A mí me gana la paranoia, y sólo puedo pensar que ayer el 'Chelito' pidió su cambio no por una lesión recurrente, sino porque sintió tristeza de anotarle un gol a su ex-equipo, y conociendo sus problemas psicológicos, inventó una molestia y se fue a los 15 minutos.

Se nota la desesperación en los jugadores, pero no entiendo por qué, vamos, como si el equipo no supiera a lo que juega, o se desconocieran. Todo salió mal, los cambios, el parado, la actitud, y para acabarla de chingar, expulsaron al 9.

Veo un bajón claro, incluso me hicieron recordar a los Rayados de los que yo me enamoré en el 2000, esos que se la pasaban peleando el descenso y al final se salvaban en el último sábado, en el Tec, cuando todos los partidos se jugaban a la misma hora.
Y no estoy preocupado, si hay un momento en el que se debe estar con su equipo, es este. Los corajes se me pasan en un día, al cabo que ya estoy enamorado.


1/4 de mi corazón

Y en Tijuana las cosas están cada vez peores. Si había un rival accesible y en casa, era el Puebla, o el Querétaro, o los Tecos; el problema es que no fue ninguno. Por alguna extraña razón los Xolos siempre jugaban mejor que el rival, pero al final perdían; les faltaba el manejo de resultado. Es por eso que no te explicas cómo le pueden jugar al tú por tú a los Diablos en su casa, y contra los Tecos juegan sin idea, en el Caliente, y pierden.
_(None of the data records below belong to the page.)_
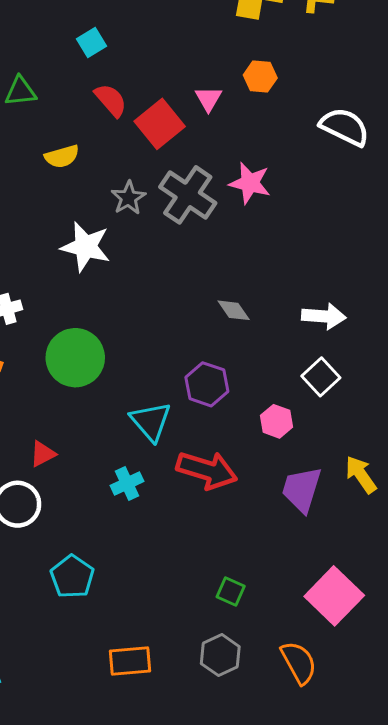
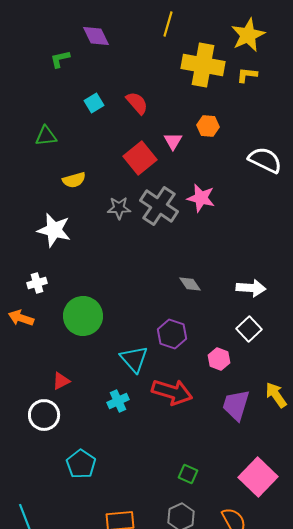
red semicircle: (111, 100) -> (137, 103), moved
gray star: (129, 198) -> (119, 208), turned 30
white star: (86, 247) -> (54, 230), moved

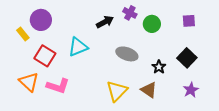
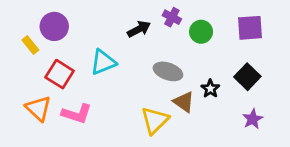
purple square: (189, 21) -> (250, 28), size x1.5
brown triangle: (149, 90) -> (184, 102), moved

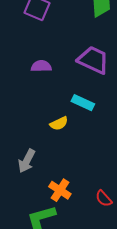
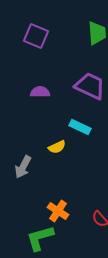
gray arrow: (27, 161) -> (23, 167), moved

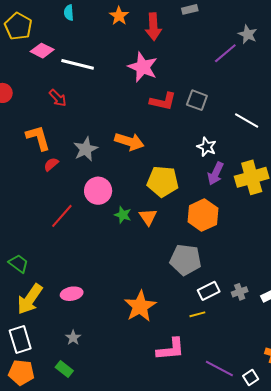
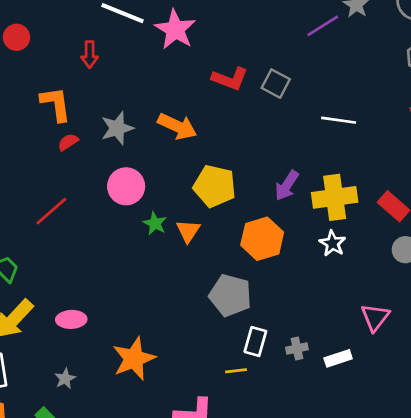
pink star: (143, 67) -> (175, 29), moved
red arrow: (58, 98) -> (90, 54), turned 36
white line: (247, 120) -> (339, 120), turned -30
white star: (207, 147) -> (332, 243), moved
red line: (62, 216) -> (51, 211), moved
white rectangle: (209, 291) -> (255, 341), turned -55
orange star: (140, 306) -> (134, 359), moved

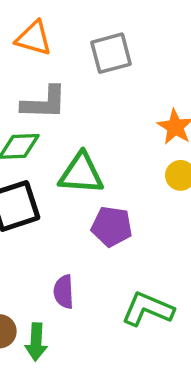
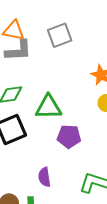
gray L-shape: (44, 103) -> (18, 51), moved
Entre la misma afición –esa que hoy se volcó en contra de su equipo– escuché que los jugadores le estaban tendiendo la cama a Del Olmo. Qué triste, Joaquín demostró su capacidad cuando llegó a esa institución llevando al equipo a la punta de la tabla, y posteriormente consiguiendo el tan ansiado ascenso a primera. Y es justamente hoy, que el menos culpable se va del equipo, porque a la directiva ya se le acabó la paciencia.

A ver quién agarra a los Xolos, y más importante, a ver si los levanta. Porque los directivos del futbol mexicano siempre se olvidan de un detalle: el DT despedido es el que conocía mejor el plantel, y quien llegue, tendrá que empezar a conocer a los jugadores, y éstos a su vez entender un nuevo sistema de juego.

Lo único que puedo decir es: Los Xolos tienen un cuarto de mi corazón. El factor clave de esto: este equipo también está peleando el descenso. Así de fácil.